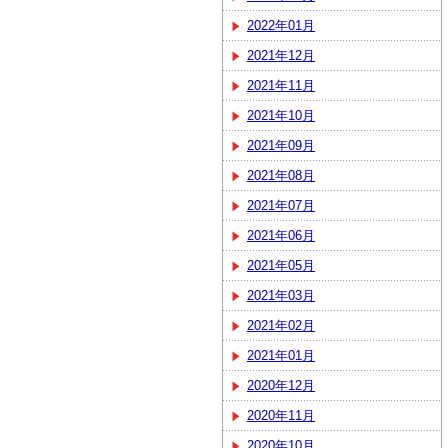
2022年01月
2021年12月
2021年11月
2021年10月
2021年09月
2021年08月
2021年07月
2021年06月
2021年05月
2021年03月
2021年02月
2021年01月
2020年12月
2020年11月
2020年10月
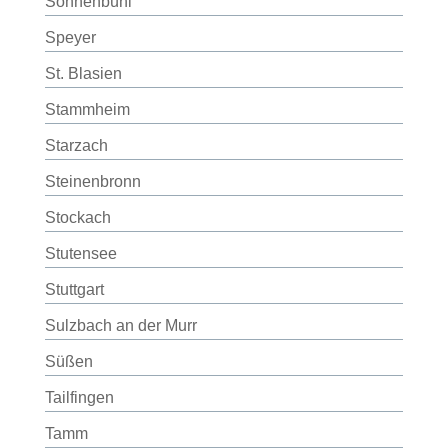
Sonnenbühl
Speyer
St. Blasien
Stammheim
Starzach
Steinenbronn
Stockach
Stutensee
Stuttgart
Sulzbach an der Murr
Süßen
Tailfingen
Tamm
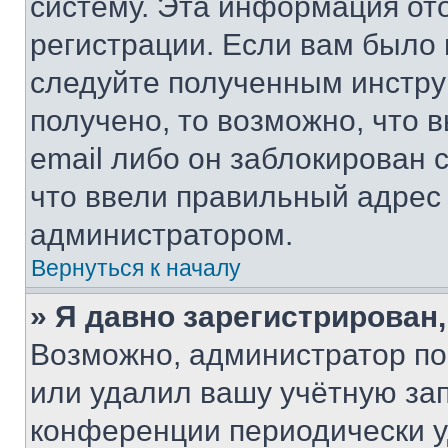
систему. Эта информация от
регистрации. Если вам было
следуйте полученным инстру
получено, то возможно, что 
email либо он заблокирован 
что ввели правильный адрес 
администратором.
Вернуться к началу
» Я давно зарегистрирован,
Возможно, администратор по
или удалил вашу учётную зап
конференции периодически у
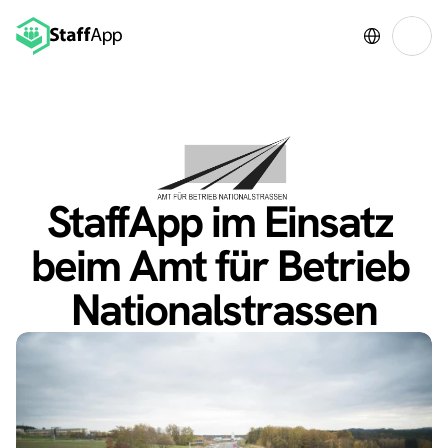
Select Language
StaffApp im Einsatz 
beim Amt für Betrieb 
Nationalstrassen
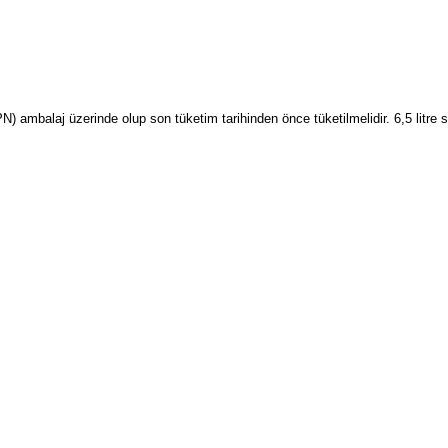
PN) ambalaj üzerinde olup son tüketim tarihinden önce tüketilmelidir. 6,5 litr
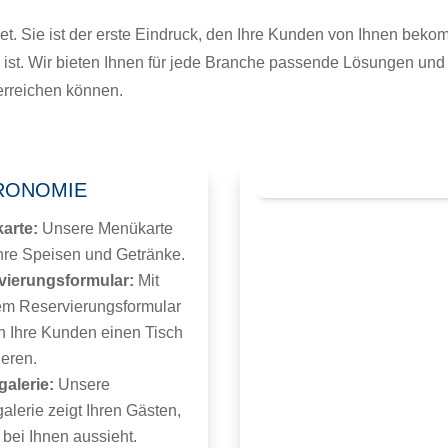
net. Sie ist der erste Eindruck, den Ihre Kunden von Ihnen beko
 ist. Wir bieten Ihnen für jede Branche passende Lösungen und
erreichen können.
RONOMIE
arte:
Unsere Menükarte
Ihre Speisen und Getränke.
vierungsformular:
Mit
m Reservierungsformular
 Ihre Kunden einen Tisch
ieren.
galerie:
Unsere
galerie zeigt Ihren Gästen,
 bei Ihnen aussieht.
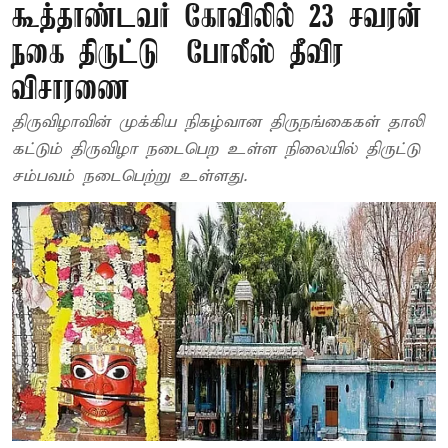
கூத்தாண்டவர் கோவிலில் 23 சவரன்
நகை திருட்டு – போலீஸ் தீவிர
விசாரணை
திருவிழாவின் முக்கிய நிகழ்வான திருநங்கைகள் தாலி
கட்டும் திருவிழா நடைபெற உள்ள நிலையில் திருட்டு
சம்பவம் நடைபெற்று உள்ளது.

**Required action:**
Would you copy out the material above exactly, without the pictures in it?

**Answer below:**
2022年01月
2021年12月
2021年11月
2021年10月
2021年09月
2021年08月
2021年07月
2021年06月
2021年05月
2021年03月
2021年02月
2021年01月
2020年12月
2020年11月
2020年10月
Sonnenbühl
Speyer
St. Blasien
Stammheim
Starzach
Steinenbronn
Stockach
Stutensee
Stuttgart
Sulzbach an der Murr
Süßen
Tailfingen
Tamm
систему. Эта информация от
регистрации. Если вам было
следуйте полученным инстру
получено, то возможно, что 
email либо он заблокирован 
что ввели правильный адрес 
администратором.
Вернуться к началу
» Я давно зарегистрирован,
Возможно, администратор по
или удалил вашу учётную зап
конференции периодически у
Select Language
StaffApp im Einsatz 
beim Amt für Betrieb 
Nationalstrassen
PN) ambalaj üzerinde olup son tüketim tarihinden önce tüketilmelidir. 6,5 litr
net. Sie ist der erste Eindruck, den Ihre Kunden von Ihnen beko
 ist. Wir bieten Ihnen für jede Branche passende Lösungen und
erreichen können.
RONOMIE
arte:
Unsere Menükarte
Ihre Speisen und Getränke.
vierungsformular:
Mit
m Reservierungsformular
 Ihre Kunden einen Tisch
ieren.
galerie:
Unsere
galerie zeigt Ihren Gästen,
 bei Ihnen aussieht.
கூத்தாண்டவர் கோவிலில் 23 சவரன்
நகை திருட்டு – போலீஸ் தீவிர
விசாரணை
திருவிழாவின் முக்கிய நிகழ்வான திருநங்கைகள் தாலி
கட்டும் திருவிழா நடைபெற உள்ள நிலையில் திருட்டு
சம்பவம் நடைபெற்று உள்ளது.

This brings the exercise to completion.